かつてロンドンにいた夏、こんな会話を男友達 S と交わした事を覚えている。彼は写真をやっていた人で、ついつい彼女に似ている人を被写体に求めてしまうみたいな事を言っていた。オブセッションだね……と。オブセッション「obsession」とは英語で何かに取りつかれて始終その事を考えてしまうみたいな意味である。
先日、たまたま通りかかった新宿の中古レコード屋の壁面に彼女の懐かしいレコードジャケットのポートレートがあしらわれているのを 見てその会話を思い出したのだ。(冒頭の写真)
年を重ねた彼女は今も素敵であるが、当時はもっと若かったし小悪魔的ロリータキャラで人気があったと思う。しかもこのアルバムをプロデュースしたミュージシャン、レニー・クラビッツと恋仲だったはず。このアルバムは二人の密な関係を音楽に昇華させた素晴らしい作品であった。
とにかく当時から彼女にはレニー以外にもクリエイティブな世界の人達を虜にするような存在というイメージがあった。

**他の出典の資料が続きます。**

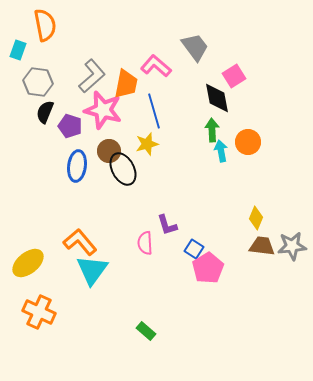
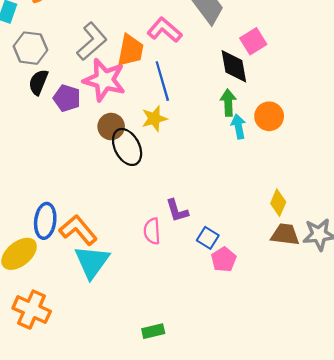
blue ellipse: (77, 166) -> (45, 221), moved
pink pentagon: (208, 268) -> (224, 260), size x0.7
green rectangle: (146, 331) -> (153, 331), turned -54

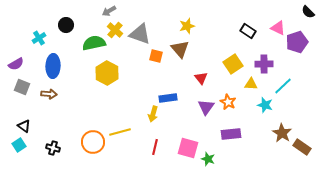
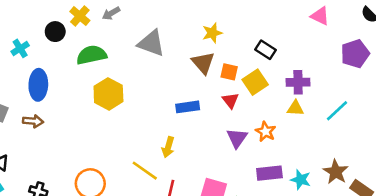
pink triangle: (278, 28) -> (320, 16), moved
yellow cross: (115, 30) -> (80, 16), moved
black rectangle: (248, 31) -> (266, 50), moved
orange square: (156, 56) -> (229, 72), moved
yellow square: (233, 64) -> (255, 82), moved
purple cross: (264, 64) -> (298, 82), moved
blue rectangle: (168, 98) -> (188, 107), moved
cyan star: (265, 105) -> (301, 180), moved
yellow line: (120, 132) -> (145, 171), moved, turned 50

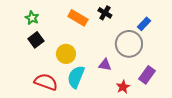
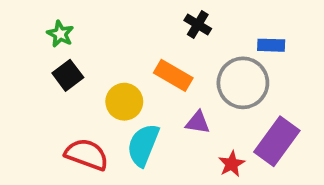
orange rectangle: (78, 18) -> (173, 75), moved
blue rectangle: (144, 24) -> (271, 45), turned 48
purple rectangle: (147, 75) -> (277, 141), size x1.4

たまたまここで思い浮かぶのが、クリエイターの多くがある特定の女性をクリエイションの源にして創作力を引き出した、という例であるが、、、
☆画家 Salvadorダリにとってのガラ夫人
☆写真家 アラーキーにとっての陽子夫人
☆ジョン・レノンにとってのヨーコ夫人
(ブログで前に紹介したジョージ・ハリソンもまたしかりである。)
等々きっと様々な組み合わせで他にも誰かが誰かを虜にしてクリエイションを産み出した例は一杯あるだろう。

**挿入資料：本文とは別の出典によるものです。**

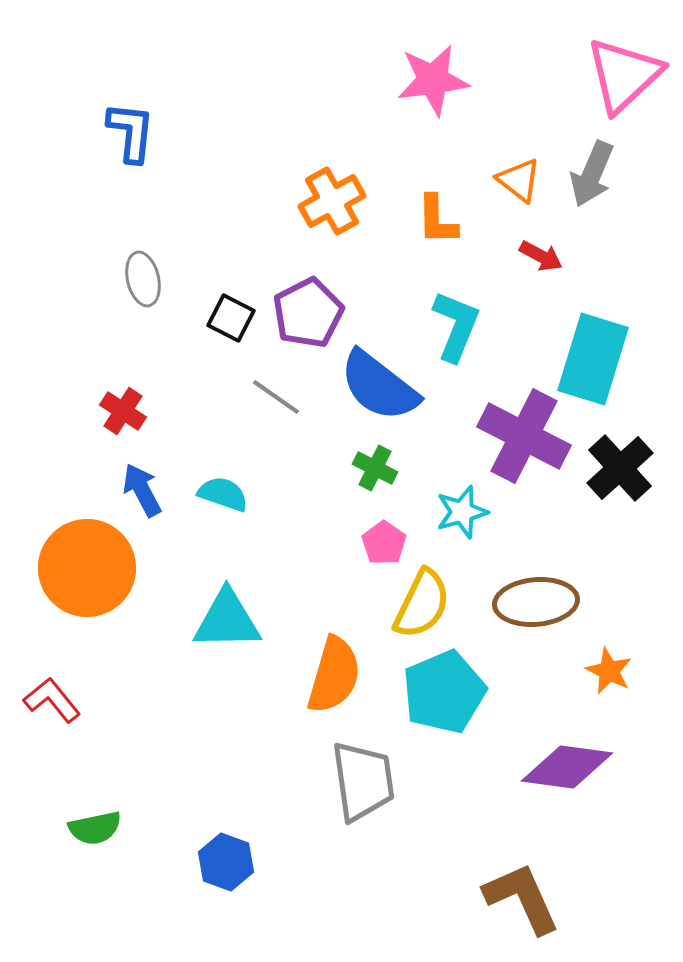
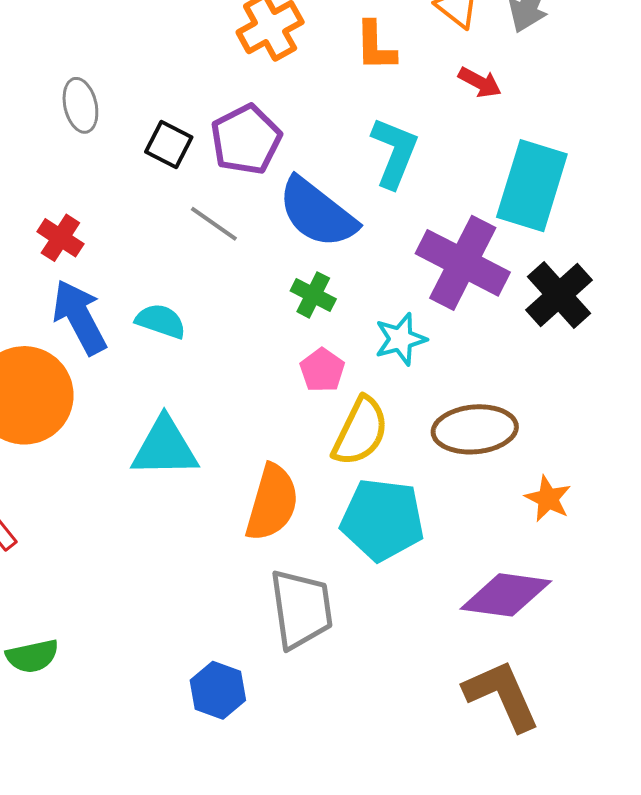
blue arrow: (142, 490) -> (79, 317), size x1.4
cyan pentagon: (444, 692) -> (382, 520), turned 30
blue hexagon: (226, 862) -> (218, 690), moved
brown L-shape: (522, 898) -> (502, 695), moved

そして思い返せば、私自身もある俳優さんの少年のような美しさに心奪われ習作のポートレートを描いた事があった。
恥ずかしいので誰かは明かしませんが、当時としては入魂の作。
しばらく自室のイーゼルに置きっっぱなしだったこの作品、実は部屋に訪れた人をあっ!と言わせたことが一度や二度ではなく目撃した友人の多くがある種のショックな様子を示していた。本当に一時的なマイブームだったから熱の覚めた私のほうがむしろそのリアクションに驚いた。
私なりの分析として、この絵には想いがのりうつってしまったのだと思う。怖くはないけど絵を含め、創作ってそういうところがある不思議な世界だと思う。きっとその想いがそのまんま第三者に伝わってしまったのだろう。
17世紀のオランダ絵画風にシックな色で、とにかくこの子の少年時代の美しさを描きたいと思ったことだけは覚えている。一時的ではあったが確かにオブセッションは創作の強烈なエネルギー源になるということを身をもって経験した。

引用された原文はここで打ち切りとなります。